Gilder Lehrman Lecture 2023

Since 2006, Chapin has had a fruitful partnership with the Gilder Lehrman Institute of American History, whose goal is to promote the understanding and teachings of U.S. history through professional development, student internships, online resources, and our cherished Gilder Lehrman Lecture.

Each year, Chapin welcomes renowned historians to these enlightening lectures, and this year, our sweet sixteenth, we were thrilled to have the distinguished Professor James Oakes of the CUNY Graduate Center speak to the community on January 24.

The evening began with a warm welcome from Head of School Suzanne Fogarty, followed by a brief overview of our partnership from Professor James G. Basker, President of the Gilder Lehrman Institute. The guest of honor was then introduced by Arielle Patrick ’07, a Chapin graduate and a member of Gilder Lehrman’s President’s Council.

Professor Oakes, who has twice won the Gilder Lehrman Lincoln Prize, an annual award for the finest scholarly work in English on Abraham Lincoln or the American Civil War era; spoke to parents, alums, professional community, friends and students – including all of Classes 7 and 11, who are deep in their study of U.S. History – about his most recent book, The Crooked Path to Abolition: Abraham Lincoln and the Antislavery Constitution. 

“In the summer of 1854, the Massachusetts anti-slavery society sent out word of a large gathering to be held at Harmony Grove in Framingham, about 16 miles from Boston, on the fourth of July,” Oakes began, saying that it was during that gathering that William Lloyd Garrison cited the United States Constitution as a pro-slavery document, and, notably, lit the Fugitive Slave Act – and a copy of the Constitution – aflame.
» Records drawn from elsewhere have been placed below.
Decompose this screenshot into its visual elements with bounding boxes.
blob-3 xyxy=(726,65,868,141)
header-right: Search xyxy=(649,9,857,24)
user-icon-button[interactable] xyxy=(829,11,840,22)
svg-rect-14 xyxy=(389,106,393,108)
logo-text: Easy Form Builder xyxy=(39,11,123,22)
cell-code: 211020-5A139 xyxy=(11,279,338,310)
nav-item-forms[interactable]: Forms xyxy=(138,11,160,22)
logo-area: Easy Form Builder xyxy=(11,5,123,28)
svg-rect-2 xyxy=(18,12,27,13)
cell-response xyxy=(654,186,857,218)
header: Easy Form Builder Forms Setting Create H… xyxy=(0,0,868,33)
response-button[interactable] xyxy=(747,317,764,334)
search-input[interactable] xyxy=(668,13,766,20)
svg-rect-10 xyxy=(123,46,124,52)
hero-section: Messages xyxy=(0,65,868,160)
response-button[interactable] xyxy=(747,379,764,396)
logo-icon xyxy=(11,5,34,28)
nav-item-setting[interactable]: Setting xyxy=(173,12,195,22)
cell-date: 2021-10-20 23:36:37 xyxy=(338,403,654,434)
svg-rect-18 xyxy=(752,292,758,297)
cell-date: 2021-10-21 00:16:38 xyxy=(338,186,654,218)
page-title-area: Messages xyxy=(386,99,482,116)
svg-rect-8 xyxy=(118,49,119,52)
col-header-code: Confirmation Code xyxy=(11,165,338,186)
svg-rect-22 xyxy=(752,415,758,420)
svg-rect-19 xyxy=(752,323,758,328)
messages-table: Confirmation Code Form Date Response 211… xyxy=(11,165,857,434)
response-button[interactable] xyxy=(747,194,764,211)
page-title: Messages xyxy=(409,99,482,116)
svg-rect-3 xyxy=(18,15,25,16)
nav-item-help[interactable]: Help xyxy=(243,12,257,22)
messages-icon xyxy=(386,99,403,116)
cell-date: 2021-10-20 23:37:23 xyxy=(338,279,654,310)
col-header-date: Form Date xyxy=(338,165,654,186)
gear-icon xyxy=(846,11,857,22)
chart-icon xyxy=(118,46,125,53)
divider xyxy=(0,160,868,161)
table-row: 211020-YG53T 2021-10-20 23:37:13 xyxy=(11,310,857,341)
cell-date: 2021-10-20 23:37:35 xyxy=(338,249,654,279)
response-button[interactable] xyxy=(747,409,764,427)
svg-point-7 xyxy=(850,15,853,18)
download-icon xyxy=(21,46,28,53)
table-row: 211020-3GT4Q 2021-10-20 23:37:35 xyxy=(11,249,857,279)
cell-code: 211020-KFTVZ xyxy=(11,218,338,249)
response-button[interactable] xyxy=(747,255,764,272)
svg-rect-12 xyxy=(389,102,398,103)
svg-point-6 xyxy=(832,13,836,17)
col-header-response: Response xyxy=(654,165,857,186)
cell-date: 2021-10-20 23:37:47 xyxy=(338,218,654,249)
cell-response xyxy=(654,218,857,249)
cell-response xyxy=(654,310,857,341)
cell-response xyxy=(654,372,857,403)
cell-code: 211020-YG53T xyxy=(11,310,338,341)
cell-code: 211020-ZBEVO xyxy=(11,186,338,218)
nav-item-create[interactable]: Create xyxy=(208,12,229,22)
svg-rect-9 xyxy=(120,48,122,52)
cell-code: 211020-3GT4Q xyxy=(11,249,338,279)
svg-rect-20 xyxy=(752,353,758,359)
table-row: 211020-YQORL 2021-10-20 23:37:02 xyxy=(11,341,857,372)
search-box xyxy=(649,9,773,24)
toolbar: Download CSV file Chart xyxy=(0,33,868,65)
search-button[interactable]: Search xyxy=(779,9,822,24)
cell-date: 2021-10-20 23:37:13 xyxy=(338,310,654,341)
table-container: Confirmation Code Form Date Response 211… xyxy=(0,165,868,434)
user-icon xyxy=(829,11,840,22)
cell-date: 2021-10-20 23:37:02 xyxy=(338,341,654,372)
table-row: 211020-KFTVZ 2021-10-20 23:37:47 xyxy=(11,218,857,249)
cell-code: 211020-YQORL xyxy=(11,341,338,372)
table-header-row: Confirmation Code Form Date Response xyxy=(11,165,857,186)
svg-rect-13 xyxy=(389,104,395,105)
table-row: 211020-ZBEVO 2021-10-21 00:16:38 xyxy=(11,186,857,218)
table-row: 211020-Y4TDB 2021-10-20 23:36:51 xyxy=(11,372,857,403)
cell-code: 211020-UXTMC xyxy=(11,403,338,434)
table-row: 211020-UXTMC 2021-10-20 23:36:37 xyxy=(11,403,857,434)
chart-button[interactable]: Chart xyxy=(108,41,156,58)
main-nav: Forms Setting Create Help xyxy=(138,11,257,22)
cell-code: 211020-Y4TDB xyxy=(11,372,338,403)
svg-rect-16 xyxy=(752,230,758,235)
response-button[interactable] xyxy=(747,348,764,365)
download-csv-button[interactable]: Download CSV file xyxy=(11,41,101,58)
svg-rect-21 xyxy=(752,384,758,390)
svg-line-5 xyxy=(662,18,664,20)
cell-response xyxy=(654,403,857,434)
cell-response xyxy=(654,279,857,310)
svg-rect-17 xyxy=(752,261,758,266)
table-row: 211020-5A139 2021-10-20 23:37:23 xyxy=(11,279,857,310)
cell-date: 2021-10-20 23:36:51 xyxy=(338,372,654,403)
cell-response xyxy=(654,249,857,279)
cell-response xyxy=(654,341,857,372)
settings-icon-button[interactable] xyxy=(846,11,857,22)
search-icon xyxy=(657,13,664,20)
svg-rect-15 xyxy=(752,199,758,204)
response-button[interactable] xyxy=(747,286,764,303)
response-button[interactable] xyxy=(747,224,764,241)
Professor Oakes then spoke of Fredrick Douglass, another abolitionist who first agreed with Garrison before an apparent 180° about face some years later, declaring the Constitution as an anti-slavery document. “Like Douglass, I used to agree with Garrison,” Professor Oakes explained, noting that it wasn’t until he began in-depth research for a book about the relationship between Douglass and Abraham Lincoln that he realized neither of them agreed with Garrison. In fact, he said, “The more I looked into it, the clearer it became that hardly any anti-slavery folks agreed with Garrison.”

Equipped with this knowledge, Professor Oakes began to re-think the correlation between slavery and the Constitution. “I had to ask, what was this anti-slavery Constitution that nearly all opponents of slavery subscribed to?” he said.

He acknowledged that the rhetoric and language used in the U.S. Constitution was a prominent and burdensome influence on the very long road to the abolition of slavery. For example, he often referenced the “Federalist Consensus,” or the universally accepted principle that slavery was a state institution, and that the federal government had no right to interfere, or abolish it completely, in any state where it was legal. However, this consensus was not explicitly stated within the Constitution.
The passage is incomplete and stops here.